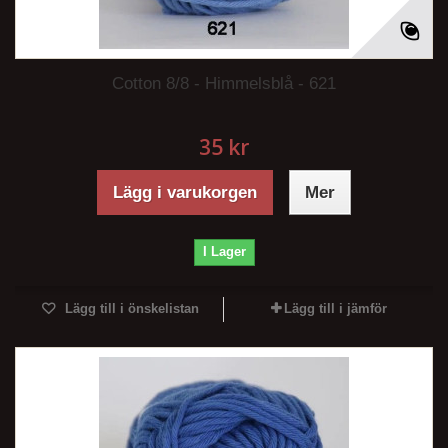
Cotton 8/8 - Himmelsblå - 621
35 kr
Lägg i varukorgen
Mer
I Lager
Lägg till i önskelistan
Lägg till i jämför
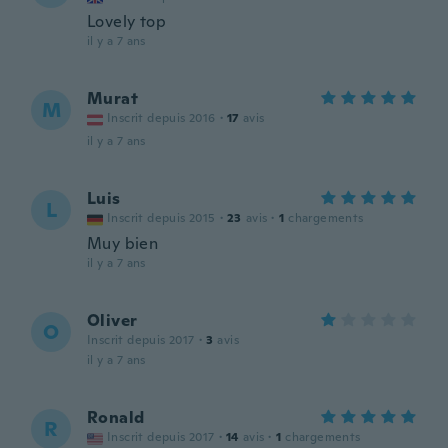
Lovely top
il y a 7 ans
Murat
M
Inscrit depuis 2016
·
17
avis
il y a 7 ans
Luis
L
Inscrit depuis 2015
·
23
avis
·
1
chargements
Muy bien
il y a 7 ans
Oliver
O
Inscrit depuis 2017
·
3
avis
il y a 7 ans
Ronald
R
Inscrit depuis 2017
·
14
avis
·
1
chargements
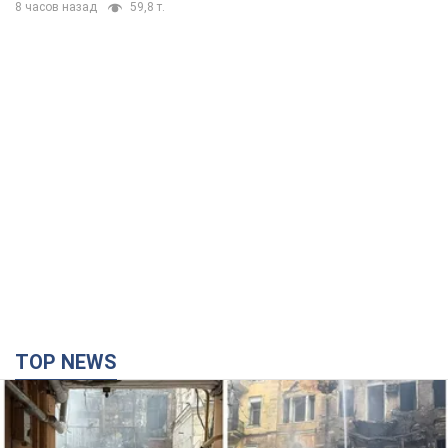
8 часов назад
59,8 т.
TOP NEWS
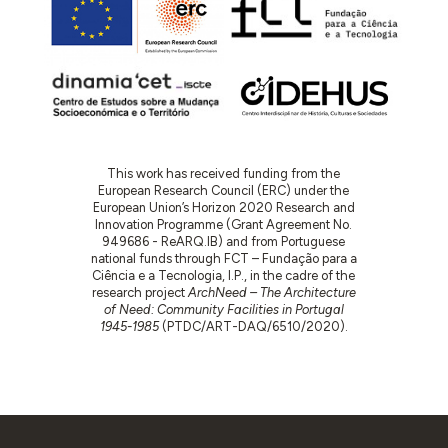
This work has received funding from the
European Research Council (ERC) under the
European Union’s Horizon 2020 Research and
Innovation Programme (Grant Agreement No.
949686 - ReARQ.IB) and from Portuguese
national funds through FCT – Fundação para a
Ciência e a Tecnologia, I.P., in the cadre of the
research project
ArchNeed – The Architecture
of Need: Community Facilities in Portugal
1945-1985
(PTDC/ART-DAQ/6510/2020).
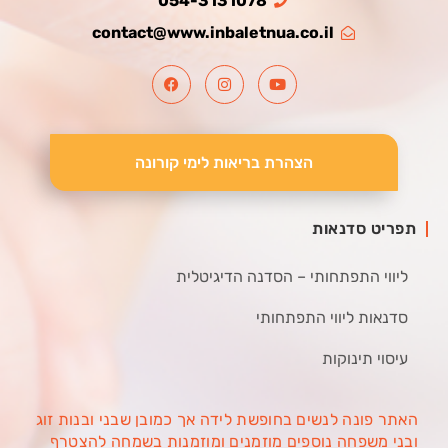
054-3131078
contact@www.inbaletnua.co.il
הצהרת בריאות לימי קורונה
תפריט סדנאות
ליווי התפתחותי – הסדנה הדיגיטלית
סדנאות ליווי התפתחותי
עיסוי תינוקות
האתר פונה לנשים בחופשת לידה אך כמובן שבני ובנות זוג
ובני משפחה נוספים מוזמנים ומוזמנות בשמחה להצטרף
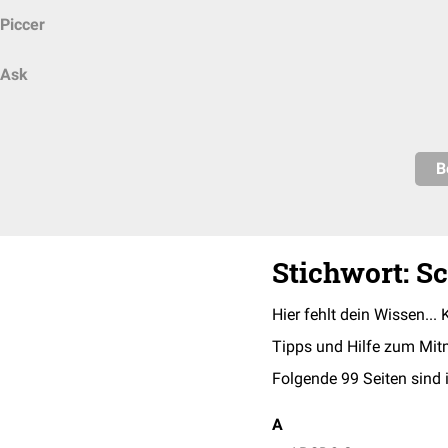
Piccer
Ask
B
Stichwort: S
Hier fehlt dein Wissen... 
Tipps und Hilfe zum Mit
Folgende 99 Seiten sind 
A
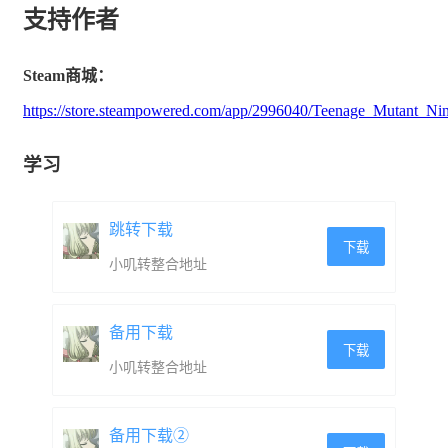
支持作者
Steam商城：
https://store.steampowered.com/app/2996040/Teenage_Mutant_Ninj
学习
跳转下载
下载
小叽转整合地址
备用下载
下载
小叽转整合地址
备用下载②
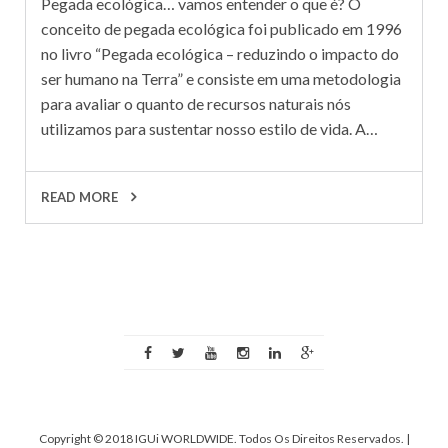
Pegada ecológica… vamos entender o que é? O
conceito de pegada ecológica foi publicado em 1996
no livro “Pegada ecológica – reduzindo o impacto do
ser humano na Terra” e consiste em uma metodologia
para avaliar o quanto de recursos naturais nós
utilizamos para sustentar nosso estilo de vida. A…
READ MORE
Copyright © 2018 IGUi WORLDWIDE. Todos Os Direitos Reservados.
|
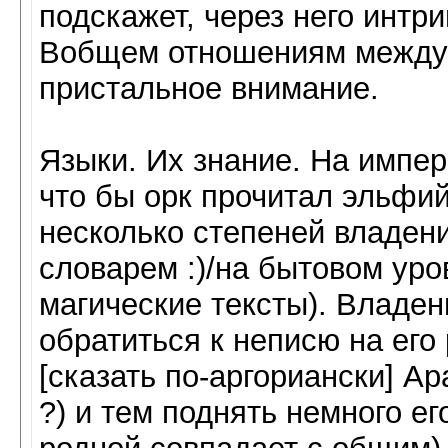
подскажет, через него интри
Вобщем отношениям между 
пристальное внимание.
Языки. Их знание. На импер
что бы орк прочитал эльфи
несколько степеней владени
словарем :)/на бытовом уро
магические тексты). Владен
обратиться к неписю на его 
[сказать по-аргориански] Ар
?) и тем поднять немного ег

____

*WORK INSTRUCTIONS*. The answer should be a bare number: how many lines of the material above include "ecológica".

*OUTPUT FOR THIS TASK*. 3